Secondly, we optimized a protocol to modestly increase ROS production at mitochondria throughout AVA interneurons. More specifically, whole-cell PA of mitoKR was achieved by illuminating freely behaving worms for 5 or 10 min. We used mito-roGFP to measure the resultant ROS increase at mitochondria from whole-cell PA and observed a slight increase in the average mito-roGFP Fratio after 5 min of whole-cell PA and a significant increase in the Fratio following a 10 min whole-cell PA (Figure 4G and H). Although not significantly increased from the unstimulated control, the 5 min PA increased the Fratio of mito-roGFP to 0.4, which is similar to the mito-roGFP Fratio following 5 min of repetitive ChRimson activation (Figure 3C) or mechano-stimulation of AVA (Figure 4A and B). Therefore, we chose to do subsequent experiments using a whole-cell PA duration of 5 min. Finally, this global mitoKR activation protocol did not affect overall GLR-1 transport velocity (Figure 5—figure supplement 1B), further supporting our choice of these conditions as relevant for signaling but non-toxic.
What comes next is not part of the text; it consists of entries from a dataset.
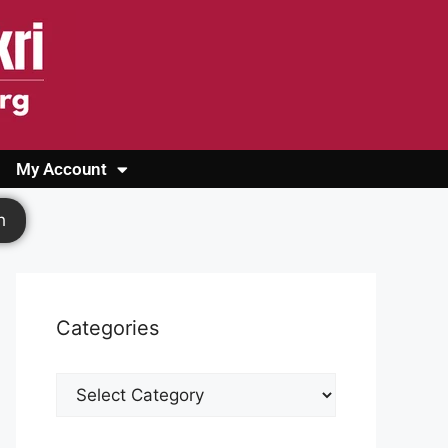
My Account
Login
Register
Cashback Form
Logout
h
Categories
Mitochondrial ROS signaling regulates synaptic recruitment of GLR-1
Once we established non-toxic conditions for local (2–3 mitochondria) and global (entire AVA neuron) mitoKR activation, we proceeded to test the effect of cell-specific and subcellular mitoROS signaling on synaptic GLR-1 recruitment. First, we used our local mitoKR protocol (15 s) to activate 2–3 mitochondria prior to assessing synaptic recruitment of GLR-1 via FRAP of SEP::GLR-1 (Figure 5A). These experiments required the generation of new transgenic animals expressing SEP::GLR-1 in AVA with (strain: FJH 582) and without mitoKR (strain: FJH 635; see Appendix 1—key resources table). Interestingly, local PA dramatically decreased SEP::GLR-1 FRAP in mitoKR-expressing worms compared to controls (Figure 5B and C). The FRAP rate of non-activated mitoKR worms was significantly decreased compared to controls, but to a lesser extent than with PA (Figure 5—figure supplement 1C). This is likely due to activation of mitoKR during imaging of SEP fluorescence. This dramatic downregulation of GLR-1 synaptic recruitment due to localized artificial mitoROS production could be caused by altered delivery of GLR-1-containing transport vesicles. When we assessed GLR-1 delivery via FRAP of GLR-1::GFP following local PA of mitoKR, we observed that PA of mitoKR decreased the rate of GLR-1::GFP FRAP in worms expressing mitoKR in comparison to controls lacking mitoKR (Figure 5D and E), as well as mitoKR-expressing animals without PA (Figure 5—figure supplement 1D). These results suggest that the delivery and retention of GLR-1 to synaptic sites are negatively regulated by local mitoROS production.
We speculated that ROS production by mitoKR could also impact transport of GLR-1 in a similar fashion to global ROS elevations shown previously (Doser et al., 2020). To test this hypothesis, we subjected animals to our global mitoKR activation protocol prior to imaging GLR-1 transport (Figure 5F) and found that cell-wide PA of mitoKR reduces the number of transport events (Figure 5G and H). These results coincide with our previous work showing that systemic elevations in ROS decrease export of GLR-1 out of the cell body (Doser et al., 2020) and suggest that the mitochondria are a major source of the ROS involved in this regulation.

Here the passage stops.